Recent comments from Bob Arum and Freddie Roach talk down on catchweights in a major way, stating that Cotto should fight at the “legitimate weight level “instead; yet both made a living explaining why catchweights are not such an issue when defending Pacquiao in the past. This same Bob Arum supported Antonio Margarito (who cheated on Cotto previously) by jumping through hoops around the country, getting him licensed with the only governing body as crooked as he is. Cotto has one option for a big fight under Top Rank (Martinez); and multiple under Goldenboy Promotions (Canelo, Mayweather rematch, Trout rematch, and Martinez as well). If he can’t see that this move has zero benefit for him, may that same blindness play a role as the catalyst to usher him into retirement sooner.

This type of blind ignorance is what has hurt Cotto throughout his entire career. He developed rapport with certain trainers, only to abruptly change. He leaves the promoter for not having his best interest at heart. He returns for less guarantee than he left for in the first place. It really makes no sense. And at the end of the day, it’s a pure reflection on what I feel is a very confused fighter, with a team around him who is even more confused. The best way I can sum up this reunion is “Big Payday, Little Reward, Zero Honor”.

Marion G. (London, UK): I’ve grown tired of the “dominance” of the Klitschko era. I don’t find them entertaining and I don’t find them as skilled as many think. How do you rate the recent performance and legacy of Wladimir Klitschko?

Vivek W. (ESB): I’ll start by saying that I’m an absolute fan of Vitali. Vitali has been nothing short of amazing, and nothing short of deadly when at his best. But, to put it very mildly, in watching Wladimir recently, I found myself absolutely disgusted! Absolutely disgusted! I’ve always said that the only true gauge for these guys would be in a “Super” Heavyweight division. A setting that would offer a group of men who stand as tall as they do, who nullify each of the non-conventional attributes that they carry. This fight was a perfect example of such a thing. When you have a guy as skilled and talented as Povetkin, who has no chance because the referee allows the much bigger opponent to clinch after every punch landed, clinch before every (Povetkin) punch, and lean on him while placing him in a headlock after every close call, I can’t give a fighter credit for that.

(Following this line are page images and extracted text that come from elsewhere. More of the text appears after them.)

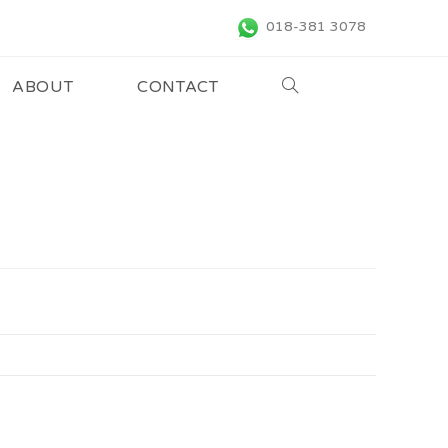
018-381 3078
ABOUT
CONTACT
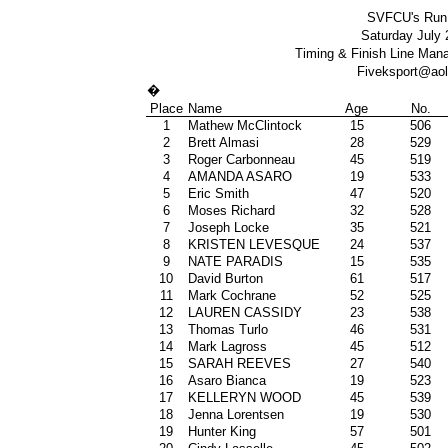
SVFCU's Run 
Saturday July 2
Timing & Finish Line Ma
Fiveksport@ao
�
Place
Name
Age
No.
1
Mathew McClintock
15
506
2
Brett Almasi
28
529
3
Roger Carbonneau
45
519
4
AMANDA ASARO
19
533
5
Eric Smith
47
520
6
Moses Richard
32
528
7
Joseph Locke
35
521
8
KRISTEN LEVESQUE
24
537
9
NATE PARADIS
15
535
10
David Burton
61
517
11
Mark Cochrane
52
525
12
LAUREN CASSIDY
23
538
13
Thomas Turlo
46
531
14
Mark Lagross
45
512
15
SARAH REEVES
27
540
16
Asaro Bianca
19
523
17
KELLERYN WOOD
45
539
18
Jenna Lorentsen
19
530
19
Hunter King
57
501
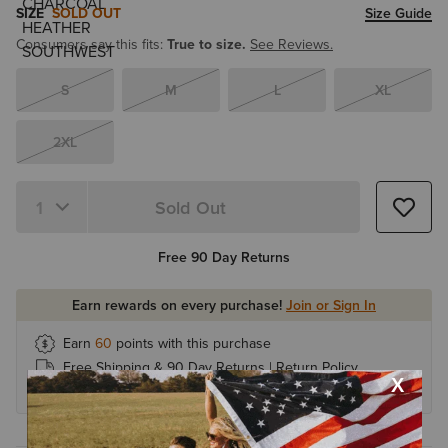
SIZE
SOLD OUT
Size Guide
Consumers say this fits:
True to size.
See Reviews.
S
M
L
XL
2XL
Sold Out
Quantity 1
Free 90 Day Returns
Earn rewards on every purchase!
Join or Sign In
Earn
60
points with this purchase
Free Shipping & 90 Day Returns |
Return Policy
Earn 1 point for every $1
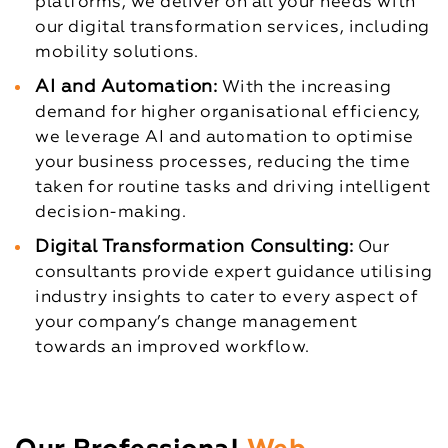
platforms, we deliver on all your needs with
our digital transformation services, including
mobility solutions.
AI and Automation:
With the increasing
demand for higher organisational efficiency,
we leverage AI and automation to optimise
your business processes, reducing the time
taken for routine tasks and driving intelligent
decision-making.
Digital Transformation Consulting:
Our
consultants provide expert guidance utilising
industry insights to cater to every aspect of
your company’s change management
towards an improved workflow.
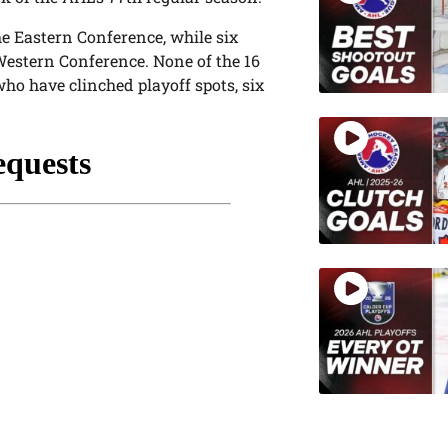
the Eastern Conference, while six
 Western Conference. None of the 16
who have clinched playoff spots, six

How this isn’t considered illegal and absolutely banned is beyond me. I don’t find any skill to what he does, and I don’t find any excitement. I would even go a step further in saying this doesn’t add to the sport as much as it greatly subtracts from it. I spoke to a few fight fans who happened to tune in Saturday night, and the random ones who rarely follow the sport closely each messaged me saying almost in one accord “this is why I can’t get in to Boxing today”. I think it’s absolutely damaging to the sport on every level. Clinching more than two times in any given round should be warned. If it happens more than 4 times in any given round, points should be deducted. Period.

In this case, the pure heavyweight (Povetkin) had no chance, and it was all for reasons beyond his control. Against anyone his size or close, this is a fighter who would have easily won rounds, and potentially the bout itself. I have no respect for Wladimir’s style and think his legacy will stand only on paper. There’s nothing about his ability that suggest he would have been competitive against great in history, or anyone in present who enters the ring with enough size and style to stop him from wrapping up and hurt him when he tries. I was just very disgusted, and I’ll go on record in stating that even as a scribe in the sport, I won’t be watching any more of his fights.